## Material supplied
○ ○ ○ ○

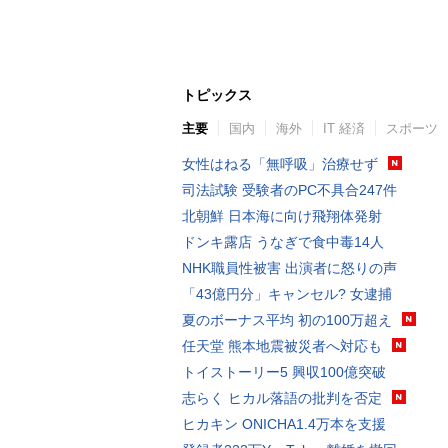
トピックス
主要
国内
海外
IT 経済
スポーツ
女性はねる「無呼吸」治療せず
司法試験 受験者のPC不具合247件
北朝鮮 日本海に向け飛翔体発射
ドンキ露店 うなぎで食中毒14人
NHK職員性被害 出演者に怒りの声
「43億円分」キャンセル? 女逮捕
夏のボーナス平均 初の100万超え
任天堂 熊本地震被災者へ対応も
トイストーリー5 興収100億突破
志らく ヒカル落語の批判を否定
ヒカキン ONICHA1.4万本を支援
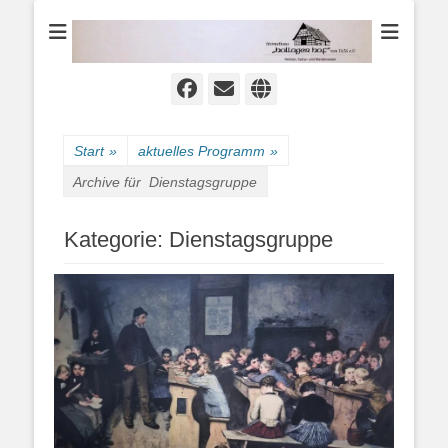
Heimat-, Kultur- und Wanderverein
Heimathaus
Hollager Hof v.
1656 e.V.
Facebook
E-
Website
Mail
Start
»
aktuelles Programm
»
Archive für
Dienstagsgruppe
Kategorie:
Dienstagsgruppe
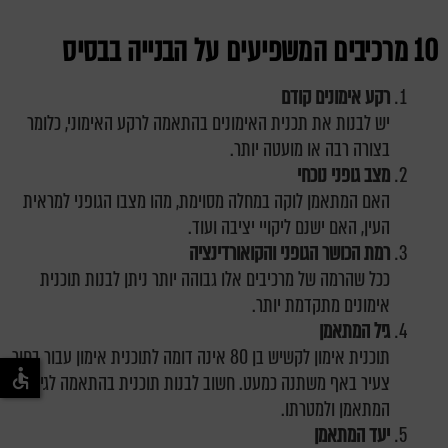
10 מרכיבים המשפיעים על הבנייה בבסיס
רקע אימונים קודם
יש לבנות את תכנית האימונים בהתאמה לרקע האימוני, כלומר
בצורה רבה או מועטה יותר.
מצב גופני נוכחי
האם המתאמן לוקה במחלה מסוימת, מהו מצבו הגופני למראית
העין, האם ישנם ליקויי יציבה ועוד.
רמת הכושר הגופני והקואורדינציה
ככל שהרמה של מרכיבים אלו גבוהה יותר ניתן לבנות תוכנית
אימונים מתקדמת יותר.
גיל המתאמן
תוכנית אימון לקשיש בן 80 אינה דומה לתוכנית אימון עבור בחור
צעיר באף משתנה כמעט. חשוב לבנות תוכנית בהתאמה לגיל
המתאמן ולמטרתו.
יעד המתאמן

○ ○ ○ ○

## What you have to do
Would you print all of the material exactly as written, minus the pictures?

## Solution for this task
トピックス
主要
国内
海外
IT 経済
スポーツ
女性はねる「無呼吸」治療せず
司法試験 受験者のPC不具合247件
北朝鮮 日本海に向け飛翔体発射
ドンキ露店 うなぎで食中毒14人
NHK職員性被害 出演者に怒りの声
「43億円分」キャンセル? 女逮捕
夏のボーナス平均 初の100万超え
任天堂 熊本地震被災者へ対応も
トイストーリー5 興収100億突破
志らく ヒカル落語の批判を否定
ヒカキン ONICHA1.4万本を支援
Heimat-, Kultur- und Wanderverein
Heimathaus
Hollager Hof v.
1656 e.V.
Facebook
E-
Website
Mail
Start
»
aktuelles Programm
»
Archive für
Dienstagsgruppe
Kategorie:
Dienstagsgruppe
10 מרכיבים המשפיעים על הבנייה בבסיס
רקע אימונים קודם
יש לבנות את תכנית האימונים בהתאמה לרקע האימוני, כלומר
בצורה רבה או מועטה יותר.
מצב גופני נוכחי
האם המתאמן לוקה במחלה מסוימת, מהו מצבו הגופני למראית
העין, האם ישנם ליקויי יציבה ועוד.
רמת הכושר הגופני והקואורדינציה
ככל שהרמה של מרכיבים אלו גבוהה יותר ניתן לבנות תוכנית
אימונים מתקדמת יותר.
גיל המתאמן
תוכנית אימון לקשיש בן 80 אינה דומה לתוכנית אימון עבור בחור
צעיר באף משתנה כמעט. חשוב לבנות תוכנית בהתאמה לגיל
המתאמן ולמטרתו.
יעד המתאמן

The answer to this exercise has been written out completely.